Tout est parti d’un long message WhatsApp qui s’est propagé à grande vitesse dans les groupes congolais et rwandais. « La négociation de Doha est terminée, un accord préliminaire a été remis aux parties et la signature définitive interviendra dans 48 heures. Les États-Unis ont exigé que les délégations soient retenues à Doha jusqu’à la signature. », explique le message. La rumeur, assortie d’une longue liste de conditions « non négociables », a immédiatement suscité espoir, confusion et scepticisme, devenant du coup viral sur les réseaux sociaux. Pourtant, la réalité est bien différente.
Si les médiateurs qataris ont effectivement transmis un projet d’accord aux délégations de la République démocratique du Congo et du M23, comme l’a confirmé Associated Press, les pourparlers ne sont pas pour autant achevés.
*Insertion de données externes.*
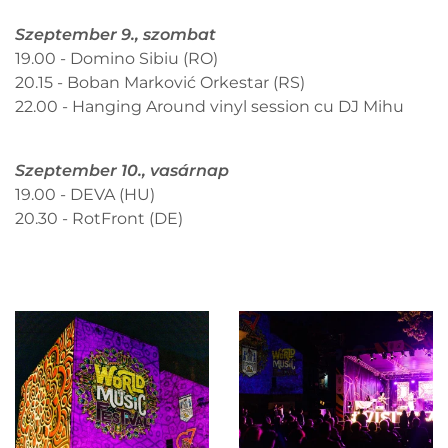
Szeptember 9., szombat
19.00 - Domino Sibiu (RO)
20.15 - Boban Marković Orkestar (RS)
22.00 - Hanging Around vinyl session cu DJ Mihu
Szeptember 10., vasárnap
19.00 - DEVA (HU)
20.30 - RotFront (DE)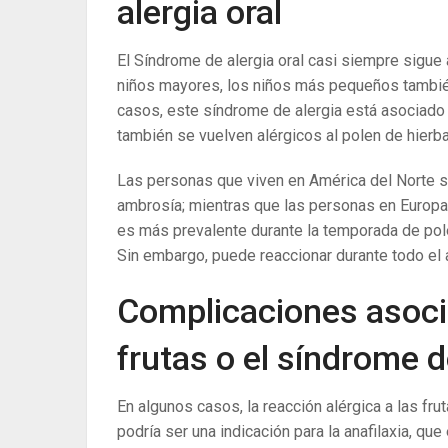
alergia oral
El Síndrome de alergia oral casi siempre sigue
niños mayores, los niños más pequeños también
casos, este síndrome de alergia está asociado 
también se vuelven alérgicos al polen de hierba
Las personas que viven en América del Norte so
ambrosía; mientras que las personas en Europa s
es más prevalente durante la temporada de pole
Sin embargo, puede reaccionar durante todo el 
Complicaciones asocia
frutas o el síndrome d
En algunos casos, la reacción alérgica a las fru
podría ser una indicación para la anafilaxia, qu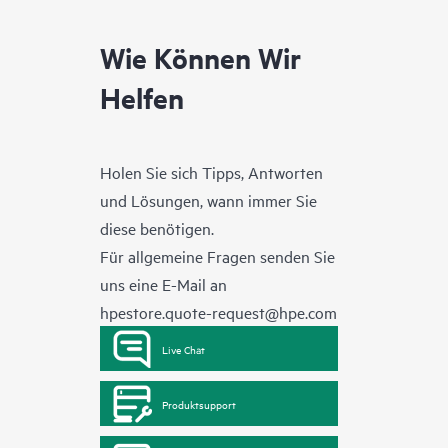
Wie Können Wir
Helfen
Holen Sie sich Tipps, Antworten
und Lösungen, wann immer Sie
diese benötigen.
Für allgemeine Fragen senden Sie
uns eine E-Mail an
hpestore.quote-request@hpe.com
Live Chat
Produktsupport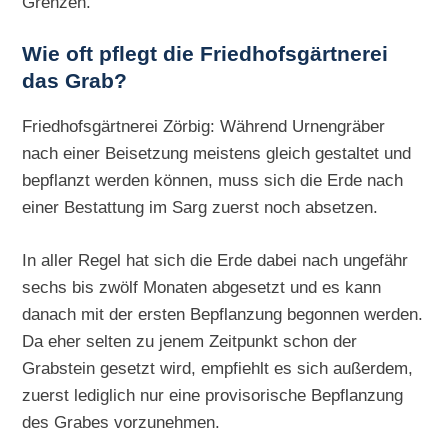
Grenzen.
Wie oft pflegt die Friedhofsgärtnerei
das Grab?
Friedhofsgärtnerei Zörbig: Während Urnengräber
nach einer Beisetzung meistens gleich gestaltet und
bepflanzt werden können, muss sich die Erde nach
einer Bestattung im Sarg zuerst noch absetzen.
In aller Regel hat sich die Erde dabei nach ungefähr
sechs bis zwölf Monaten abgesetzt und es kann
danach mit der ersten Bepflanzung begonnen werden.
Da eher selten zu jenem Zeitpunkt schon der
Grabstein gesetzt wird, empfiehlt es sich außerdem,
zuerst lediglich nur eine provisorische Bepflanzung
des Grabes vorzunehmen.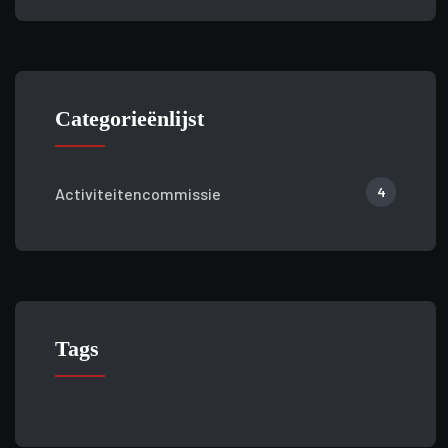
Categorieënlijst
4
Activiteitencommissie
Tags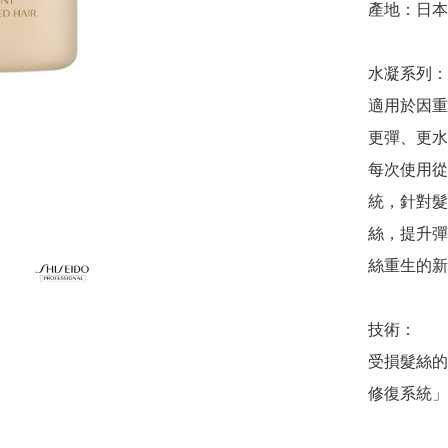
產地：日本

水凝系列：

適用於因重
更彈、更水
每次使用從
統，針對髮
絲，提升彈
絲重生的新方
技術：

受損髮絲的
修復系統」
Selon Reuters, la date-butoir du 18 août fixée par le Qatar a été dépassée sans signature, et les discussions ont même « piétiné ». Des journalistes approchés, notamment Steve Wembi, ont confirmé l’arrivée de deux délégations à Doha, entre le 19 et le 20 août. Cependant, au 20 août, les négociations n’avaient pas encore repris.
Le 19 août, Dr. Al Ansari, conseiller du Premier ministre qatari porte-parole officiel du ministère des Affaires étrangères a évoqué les efforts continus de l’État du Qatar pour soutenir le processus de paix en République du Congo, affirmat que le chef de la diplomatie qatarie est contact permanent avec les parties concernées, « malgré la complexité de la situation, avec l’engagement de trouver des solutions constructives et de soutenir la volonté des parties de parvenir à un accord durable ». « Les deux parties sont impliquées de façon positive. Nous nous impliquons avec eux également (…) et nous restons dévoués au processus », a-t-il déclaré.
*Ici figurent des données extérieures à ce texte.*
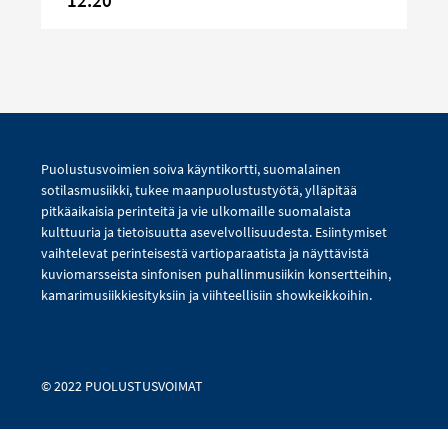
12:20
Puolustusvoimien soiva käyntikortti, suomalainen
sotilasmusiikki, tukee maanpuolustustyötä, ylläpitää
pitkäaikaisia perinteitä ja vie ulkomaille suomalaista
kulttuuria ja tietoisuutta asevelvollisuudesta. Esiintymiset
vaihtelevat perinteisestä vartioparaatista ja näyttävistä
kuviomarsseista sinfonisen puhallinmusiikin konsertteihin,
kamarimusiikkiesityksiin ja viihteellisiin showkeikkoihin.
© 2022 PUOLUSTUSVOIMAT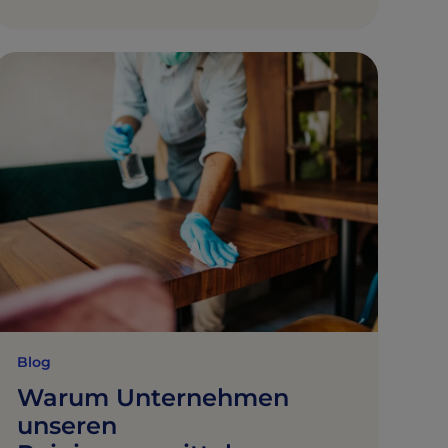
Blog
Warum Unternehmen
unseren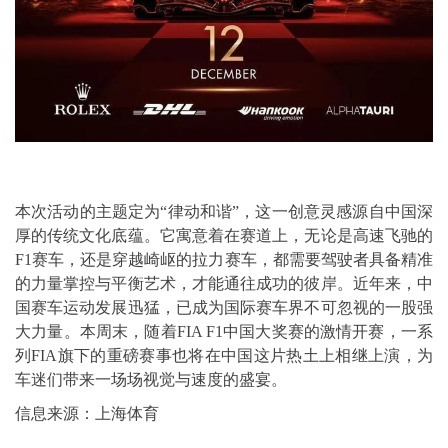
本次活动的主题定为“律动和谐”，这一创意灵感源自中国深
厚的传统文化底蕴。它寓意着在赛道上，无论是高速飞驰的
F1赛车，还是穿越崎岖的拉力赛车，都需要驾驶者具备精准
的力量掌控与平衡艺术，才能通往成功的彼岸。近年来，中
国赛车运动发展迅猛，已成为国际赛车界不可忽视的一股强
大力量。本周末，随着FIA F1中国大奖赛的激情开赛，一系
列FIA旗下的重磅赛事也将在中国这片热土上相继上演，为
车迷们带来一场场视觉与速度的盛宴。
信息来源：上海体育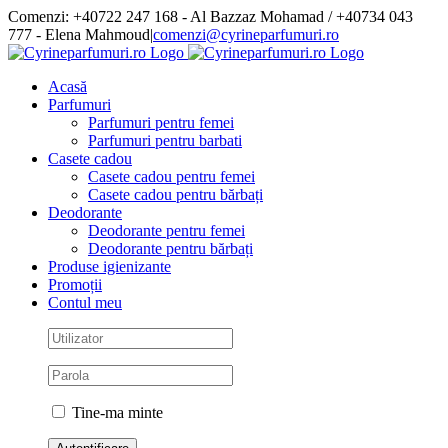
Skip
Comenzi: +40722 247 168 - Al Bazzaz Mohamad / +40734 043
to
777 - Elena Mahmoud
|
comenzi@cyrineparfumuri.ro
content
Facebook
Acasă
Parfumuri
Parfumuri pentru femei
Parfumuri pentru barbati
Casete cadou
Casete cadou pentru femei
Casete cadou pentru bărbați
Deodorante
Deodorante pentru femei
Deodorante pentru bărbați
Produse igienizante
Promoții
Contul meu
Tine-ma minte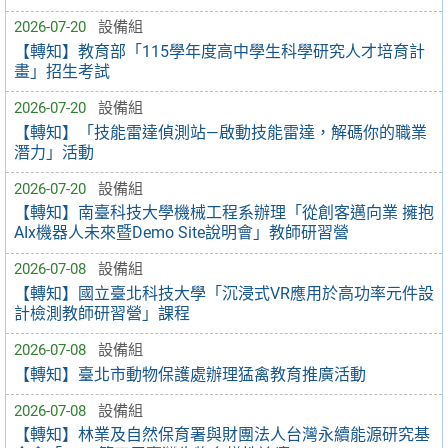
2026-07-20
設備組
【轉知】教育部「115學年度高中學生科學研究人才培育計
畫」招生考試
2026-07-20
設備組
【轉知】「技能雷達偵測站—啟動技能雷達，解碼你的職業
潛力」活動
2026-07-20
設備組
【轉知】南臺科技大學機械工程系辦理「從創客邁向業 擁抱
AIx機器人未來暨Demo Site說明會」教師研習營
2026-07-08
設備組
【轉知】國立臺北科技大學「沉浸式VR應用於高功率元件設
計檢測教師研習營」課程
2026-07-08
設備組
【轉知】臺北市動物保護處辦理猛禽教育推廣活動
2026-07-08
設備組
【轉知】林業及自然保育署與財團法人台灣永續能源研究基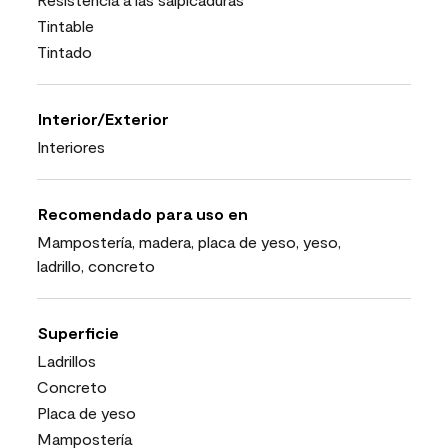
Tintable
Tintado
Interior/Exterior
Interiores
Recomendado para uso en
Mampostería, madera, placa de yeso, yeso,
ladrillo, concreto
Superficie
Ladrillos
Concreto
Placa de yeso
Mampostería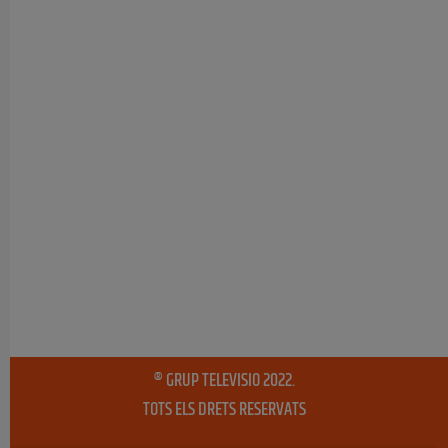
® GRUP TELEVISIO 2022.
TOTS ELS DRETS RESERVATS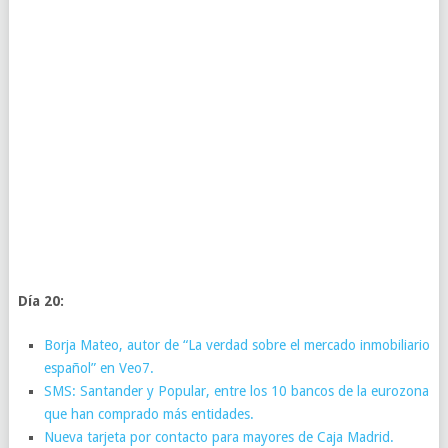
Día 20:
Borja Mateo, autor de “La verdad sobre el mercado inmobiliario
español” en Veo7.
SMS: Santander y Popular, entre los 10 bancos de la eurozona
que han comprado más entidades.
Nueva tarjeta por contacto para mayores de Caja Madrid.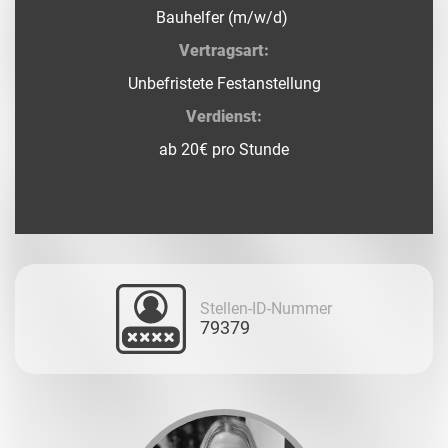
Bauhelfer (m/w/d)
Vertragsart:
Unbefristete Festanstellung
Verdienst:
ab 20€ pro Stunde
Stellen-ID-Nummer
79379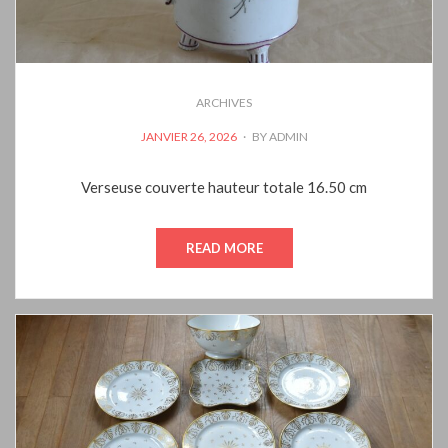
ARCHIVES
POSTED
JANVIER 26, 2026
BY
ADMIN
ON
Verseuse couverte hauteur totale 16.50 cm
READ MORE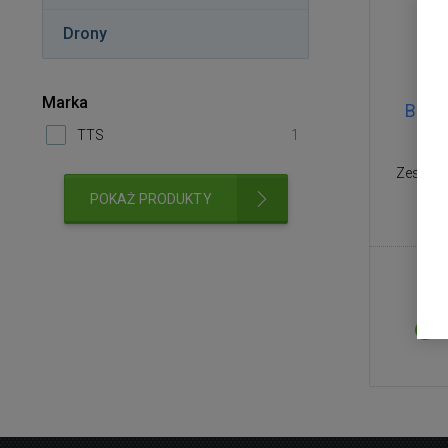
Drony
Marka
Bee-B
TTS
1
Zestaw 
POKAŻ PRODUKTY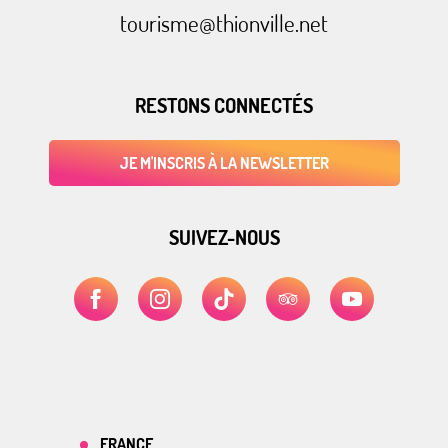
tourisme@thionville.net
RESTONS CONNECTÉS
JE M'INSCRIS À LA NEWSLETTER
SUIVEZ-NOUS
FRANCE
Autre confusion : le message viral cite en bloc des conditions présentées comme « imposées » par les États-Unis, allant de la dissolution pure et simple du M23 à la minimisation de la menace des FDLR. Ces deux détails sont contraires aux prescrits de l’Accord de Washington que les États-Unis ont pourtant parrainé. Approché, le département d’État n’a pas donné suite pour un commentaire. Congo a toutefois passé en revue cet accord signé en juin 2025 entre Kigali et Kinshasa qui prévoit trois points clés : le retrait des forces rwandaises du territoire congolais, le désarmement des groupes armés et une intégration conditionnelle et individualisée de certains combattants au sein des FARDC et de la Police nationale. Le Conseil on Foreign Relations, un think tank qui analyse la politique étrangère des États-Unis et la situation politique mondiale, résume cet aspect en parlant d’une réintégration « au cas par cas » sous des critères stricts. Aucune mention de dissolution immédiate du M23 ni de négation radicale des FDLR n’est repris dans ce texte.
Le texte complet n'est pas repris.